Saved entries
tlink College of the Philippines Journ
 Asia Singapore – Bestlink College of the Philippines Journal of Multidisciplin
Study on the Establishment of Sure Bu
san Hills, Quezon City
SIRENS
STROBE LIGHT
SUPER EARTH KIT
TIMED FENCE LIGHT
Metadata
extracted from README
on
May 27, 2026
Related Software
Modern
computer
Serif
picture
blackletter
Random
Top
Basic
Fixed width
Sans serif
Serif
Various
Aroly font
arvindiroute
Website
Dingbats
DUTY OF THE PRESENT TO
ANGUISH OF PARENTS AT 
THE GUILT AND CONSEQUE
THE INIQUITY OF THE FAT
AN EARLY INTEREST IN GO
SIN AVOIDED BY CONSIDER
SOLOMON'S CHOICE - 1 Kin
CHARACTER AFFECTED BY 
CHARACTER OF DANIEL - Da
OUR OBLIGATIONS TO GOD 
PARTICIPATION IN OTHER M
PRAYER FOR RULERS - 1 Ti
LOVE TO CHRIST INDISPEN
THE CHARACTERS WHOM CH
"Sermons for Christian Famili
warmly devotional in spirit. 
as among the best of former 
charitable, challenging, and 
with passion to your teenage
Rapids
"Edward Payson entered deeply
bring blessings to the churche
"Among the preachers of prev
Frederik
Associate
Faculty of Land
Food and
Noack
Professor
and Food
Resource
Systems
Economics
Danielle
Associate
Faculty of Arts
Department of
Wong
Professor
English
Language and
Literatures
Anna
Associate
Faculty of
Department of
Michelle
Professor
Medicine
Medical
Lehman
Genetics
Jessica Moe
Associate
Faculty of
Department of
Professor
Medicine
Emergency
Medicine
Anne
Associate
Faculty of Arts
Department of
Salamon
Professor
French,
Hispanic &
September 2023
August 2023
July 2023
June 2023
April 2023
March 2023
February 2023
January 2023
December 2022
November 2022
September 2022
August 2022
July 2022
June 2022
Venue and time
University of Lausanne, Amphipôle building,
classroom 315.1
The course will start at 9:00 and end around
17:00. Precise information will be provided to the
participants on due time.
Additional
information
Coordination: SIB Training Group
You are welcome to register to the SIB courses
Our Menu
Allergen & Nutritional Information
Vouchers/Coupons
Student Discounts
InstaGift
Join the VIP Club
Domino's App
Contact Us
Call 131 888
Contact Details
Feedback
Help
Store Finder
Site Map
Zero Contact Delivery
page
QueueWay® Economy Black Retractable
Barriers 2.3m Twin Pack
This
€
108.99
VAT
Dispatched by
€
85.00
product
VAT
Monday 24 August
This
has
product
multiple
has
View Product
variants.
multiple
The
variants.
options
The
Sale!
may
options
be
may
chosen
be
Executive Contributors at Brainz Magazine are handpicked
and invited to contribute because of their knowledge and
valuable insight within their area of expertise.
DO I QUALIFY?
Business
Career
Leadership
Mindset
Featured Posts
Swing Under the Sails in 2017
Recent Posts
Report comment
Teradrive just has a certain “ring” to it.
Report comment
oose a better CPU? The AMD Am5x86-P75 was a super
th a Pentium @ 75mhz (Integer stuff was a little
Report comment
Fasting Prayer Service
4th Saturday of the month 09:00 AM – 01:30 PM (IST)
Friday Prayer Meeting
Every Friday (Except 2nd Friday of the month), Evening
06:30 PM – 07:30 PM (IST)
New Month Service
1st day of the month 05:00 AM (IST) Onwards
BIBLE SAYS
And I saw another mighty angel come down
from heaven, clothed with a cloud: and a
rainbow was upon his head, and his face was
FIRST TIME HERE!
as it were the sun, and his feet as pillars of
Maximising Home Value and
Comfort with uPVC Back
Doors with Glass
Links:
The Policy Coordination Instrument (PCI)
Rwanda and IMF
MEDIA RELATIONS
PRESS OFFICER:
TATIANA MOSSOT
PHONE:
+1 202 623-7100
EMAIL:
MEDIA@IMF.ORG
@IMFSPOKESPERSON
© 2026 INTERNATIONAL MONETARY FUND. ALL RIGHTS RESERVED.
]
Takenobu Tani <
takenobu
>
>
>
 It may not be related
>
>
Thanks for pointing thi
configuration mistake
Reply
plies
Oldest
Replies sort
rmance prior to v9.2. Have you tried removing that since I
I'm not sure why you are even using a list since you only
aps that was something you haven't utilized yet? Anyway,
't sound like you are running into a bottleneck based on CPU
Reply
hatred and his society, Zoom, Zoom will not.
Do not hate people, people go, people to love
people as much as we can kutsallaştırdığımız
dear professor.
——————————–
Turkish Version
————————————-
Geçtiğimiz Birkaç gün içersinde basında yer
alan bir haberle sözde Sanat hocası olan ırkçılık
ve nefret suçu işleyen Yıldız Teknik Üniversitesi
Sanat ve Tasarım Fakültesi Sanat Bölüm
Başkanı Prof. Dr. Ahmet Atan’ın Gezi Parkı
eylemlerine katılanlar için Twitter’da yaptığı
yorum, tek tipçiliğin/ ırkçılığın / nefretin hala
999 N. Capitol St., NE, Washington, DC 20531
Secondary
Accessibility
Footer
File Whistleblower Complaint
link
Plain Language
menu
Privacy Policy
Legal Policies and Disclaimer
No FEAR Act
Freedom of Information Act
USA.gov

Exercise directions = Every line above with the string "Friday" in it needs to be copied.

Response area =
Friday Prayer Meeting
Every Friday (Except 2nd Friday of the month), Evening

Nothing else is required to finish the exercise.